PROBLEM STATEMENT.
The entire listing that follows must be repeated exactly, pictures excluded.

::::::

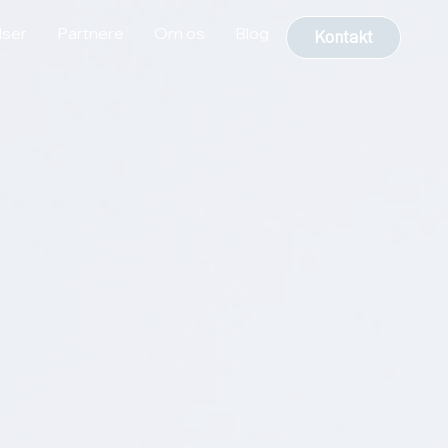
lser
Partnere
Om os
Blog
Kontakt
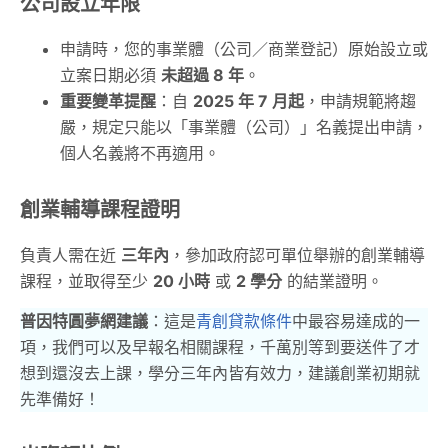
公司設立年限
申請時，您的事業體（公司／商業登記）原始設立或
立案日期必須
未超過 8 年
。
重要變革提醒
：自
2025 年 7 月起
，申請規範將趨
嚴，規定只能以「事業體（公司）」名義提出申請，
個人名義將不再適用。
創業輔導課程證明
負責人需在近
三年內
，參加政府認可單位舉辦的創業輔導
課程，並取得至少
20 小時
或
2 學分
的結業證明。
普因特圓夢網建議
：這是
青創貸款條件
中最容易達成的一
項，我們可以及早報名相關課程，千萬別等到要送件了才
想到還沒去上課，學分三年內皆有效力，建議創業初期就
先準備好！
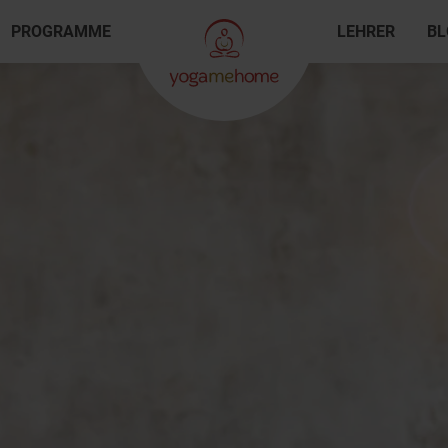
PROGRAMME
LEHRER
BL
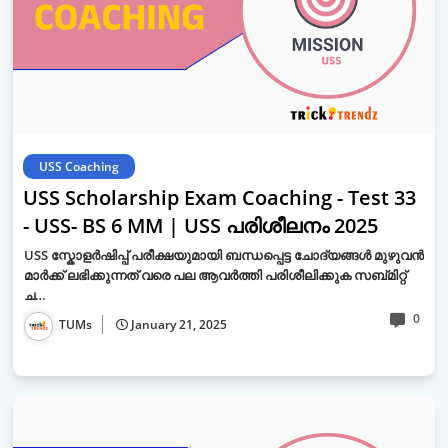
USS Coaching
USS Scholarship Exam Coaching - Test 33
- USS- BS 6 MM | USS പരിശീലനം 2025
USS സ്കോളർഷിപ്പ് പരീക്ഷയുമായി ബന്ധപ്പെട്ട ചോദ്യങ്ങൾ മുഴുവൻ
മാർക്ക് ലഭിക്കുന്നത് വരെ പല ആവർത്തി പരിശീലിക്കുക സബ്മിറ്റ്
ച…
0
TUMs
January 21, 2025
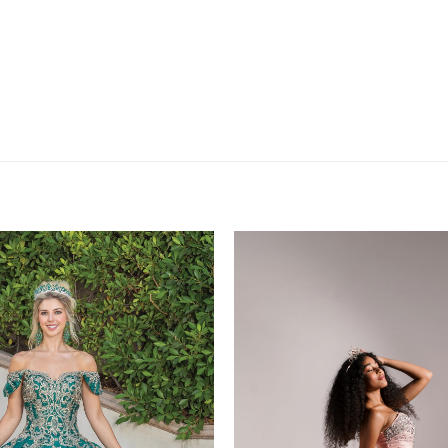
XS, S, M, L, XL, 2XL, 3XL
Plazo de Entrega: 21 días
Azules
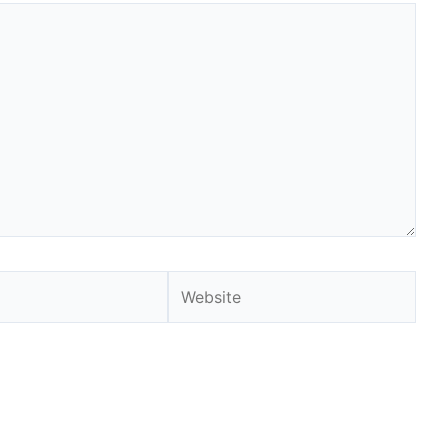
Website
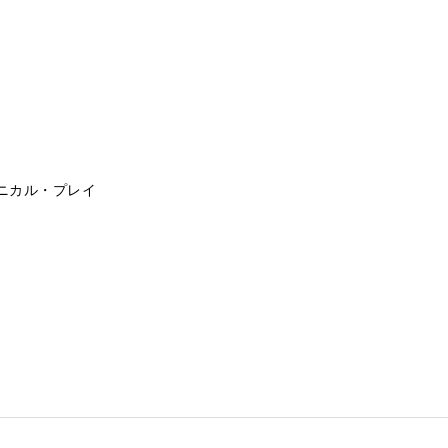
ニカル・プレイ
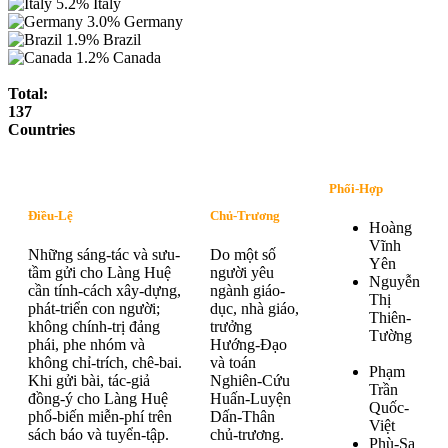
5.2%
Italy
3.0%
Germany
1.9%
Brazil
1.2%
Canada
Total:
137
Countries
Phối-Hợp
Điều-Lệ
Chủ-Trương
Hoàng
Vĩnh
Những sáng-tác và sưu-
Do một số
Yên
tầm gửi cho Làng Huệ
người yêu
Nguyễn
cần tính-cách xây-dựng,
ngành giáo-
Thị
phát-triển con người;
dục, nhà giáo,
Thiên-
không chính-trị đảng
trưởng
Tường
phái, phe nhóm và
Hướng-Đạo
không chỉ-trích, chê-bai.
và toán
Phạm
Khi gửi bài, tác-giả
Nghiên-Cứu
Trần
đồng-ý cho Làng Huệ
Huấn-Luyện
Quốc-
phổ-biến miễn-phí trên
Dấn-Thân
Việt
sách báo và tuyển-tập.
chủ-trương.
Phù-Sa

::::::

WRITTEN RESPONSE.
lser
Partnere
Om os
Blog
Kontakt
公司設立年限
申請時，您的事業體（公司／商業登記）原始設立或
立案日期必須
未超過 8 年
。
重要變革提醒
：自
2025 年 7 月起
，申請規範將趨
嚴，規定只能以「事業體（公司）」名義提出申請，
個人名義將不再適用。
創業輔導課程證明
負責人需在近
三年內
，參加政府認可單位舉辦的創業輔導
課程，並取得至少
20 小時
或
2 學分
的結業證明。
普因特圓夢網建議
：這是
青創貸款條件
中最容易達成的一
項，我們可以及早報名相關課程，千萬別等到要送件了才
想到還沒去上課，學分三年內皆有效力，建議創業初期就
先準備好！
PROGRAMME
LEHRER
BL
USS Coaching
USS Scholarship Exam Coaching - Test 33
- USS- BS 6 MM | USS പരിശീലനം 2025
USS സ്കോളർഷിപ്പ് പരീക്ഷയുമായി ബന്ധപ്പെട്ട ചോദ്യങ്ങൾ മുഴുവൻ
മാർക്ക് ലഭിക്കുന്നത് വരെ പല ആവർത്തി പരിശീലിക്കുക സബ്മിറ്റ്
ച…
0
TUMs
January 21, 2025
XS, S, M, L, XL, 2XL, 3XL
Plazo de Entrega: 21 días
Azules
Website
ニカル・プレイ
5.2%
Italy
3.0%
Germany
1.9%
Brazil
1.2%
Canada
Total:
137
Countries
Phối-Hợp
Điều-Lệ
Chủ-Trương
Hoàng
Vĩnh
Những sáng-tác và sưu-
Do một số
Yên
tầm gửi cho Làng Huệ
người yêu
Nguyễn
cần tính-cách xây-dựng,
ngành giáo-
Thị
phát-triển con người;
dục, nhà giáo,
Thiên-
không chính-trị đảng
trưởng
Tường
phái, phe nhóm và
Hướng-Đạo
không chỉ-trích, chê-bai.
và toán
Phạm
Khi gửi bài, tác-giả
Nghiên-Cứu
Trần
đồng-ý cho Làng Huệ
Huấn-Luyện
Quốc-
phổ-biến miễn-phí trên
Dấn-Thân
Việt
sách báo và tuyển-tập.
chủ-trương.
Phù-Sa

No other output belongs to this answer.